Invest in a GPS Tracker

You’ll never fret about the location of your furry friend if you implant a microchip into him/her. Nowadays, these incredible microchips are smaller than a grain of rice, yet they can contain all of your contact information in case your pet gets lost.

There are even a few companies that offer GPS tracking with these microchips. Since these microchips are becoming increasingly common, most animal shelters can scan for them. If you don’t feel comfortable implanting a microchip into your pet, then at least be sure s/he always wears a collar with your contact info on it. Additionally, there are many GPS trackers that can attach to collars. With a little research, your cat’s location can be accessed anytime.

Trim Tree Branches

Usually, cats have no problem climbing up a tree—it’s the getting down part that confuses them. The best way to prevent this from happening to your cat is to invest in tree care including pruning, trimming, and so on. With fewer branches to latch onto, it’s more unlikely your cat will ever get stuck up a tree. Limb trimming not in your wheelhouse? You can get quality tree trimming service by Tree Service Rancho Cucamonga.

If, however, you discover your cat one day nervously meowing on a branch, the best thing to do is remain calm. Oftentimes cats can physically get down, but they are too afraid to try. So, if you’re nervous in front of the cat, it’s less likely s/he will have enough confidence to climb down.
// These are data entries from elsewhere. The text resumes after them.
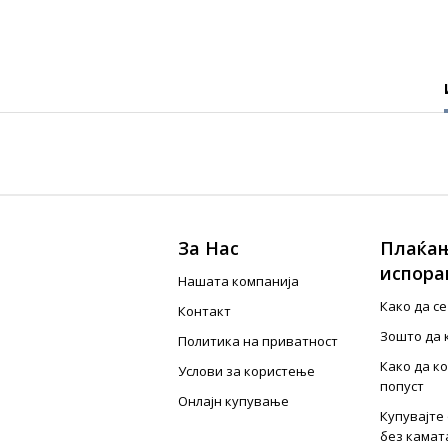
За Нас
Плаќањ
испора
Нашата компанија
Како да с
Контакт
Зошто да 
Политика на приватност
Како да к
Услови за користење
попуст
Онлајн купување
Купувајте 
без камат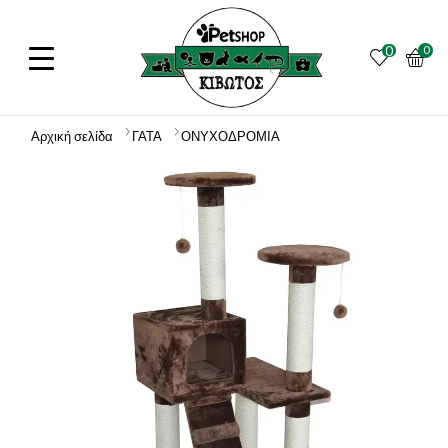
0
0
Αρχική σελίδα
ΓΑΤΑ
ΟΝΥΧΟΔΡΟΜΙΑ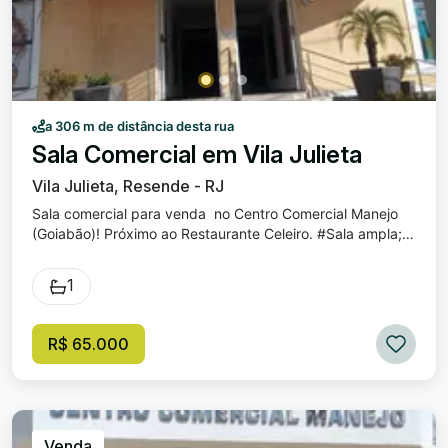
a 306 m de distância desta rua
Sala Comercial em Vila Julieta
Vila Julieta, Resende - RJ
Sala comercial para venda no Centro Comercial Manejo
(Goiabão)! Próximo ao Restaurante Celeiro. #Sala ampla;
#Mezanino; #sacada; #Banheiro; #copa; #54m²; VENDA:
R$ 65.000,00 Condomínio: R$ 850,00 (VALOR
1
APROXIMADO) OFERTA IMPERDÍVEL, AGENDE UMA
VISITA CONOSCO!!!!!
R$ 65.000
Venda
There are many ways you can convince your cat to climb down. Common strategies include leaning something against the tree, like a ladder, for the cat to use to climb down; sending a cat carrier up into the tree for the cat to climb into; and tempting them with fragrant treats they enjoy.

If these strategies don’t work, consult a nearby vet’s office or rescue for help and advice. 

Provide Shelter

People who live in colder areas need to provide their cat with a warm, outdoor shelter or ways to return indoors. Just like humans, cats that stay outside for long periods of time run the risk of suffering from hypothermia, frostbite, dehydration and more. If you can’t afford a fancy outdoor home option for your cat, then you could use a wooden box with plenty of insulation. For those who live in warmer areas, provide your cat with a safe, shady retreat so s/he won’t be tempted to sit under the car to cool off. 

If your cat splits their time between the outdoors and indoors and enjoys moving freely between the two, you may want to consider a cat-friendly door flap or opening. Many high-tech options these days come with collar attachments that can help make sure only your cat can enter your home.

While there are risks to owning an outdoor cat, if your cat enjoy the great outdoors, it’s worth it to invest in their safety. By following the strategies listed above, you can let your cat wander around your neighborhood without fear.

Calvin

Tuesday 16th of April 2019

Good guidelines to follow, definitely do what you can to ensure the safety of your fur ball

Missy Zane

Tuesday 19th of February 2019

Great tips. Thank you so much for giving people permission to let their cats go out and just be cats!

christina Moore

Sunday 17th of February 2019

Thank you for the tips

Shakeia Rieux

Friday 15th of February 2019

These tips are going to be very helpful! I’ve had cats before but they were indoor cats, and the one I have now I’m going to have to keep outside so I’m going to need all the information I can get on that.

Sarah L

Friday 15th of February 2019

When I had cats there weren't trackers like today. I'd have a cat or dog chipped for sure.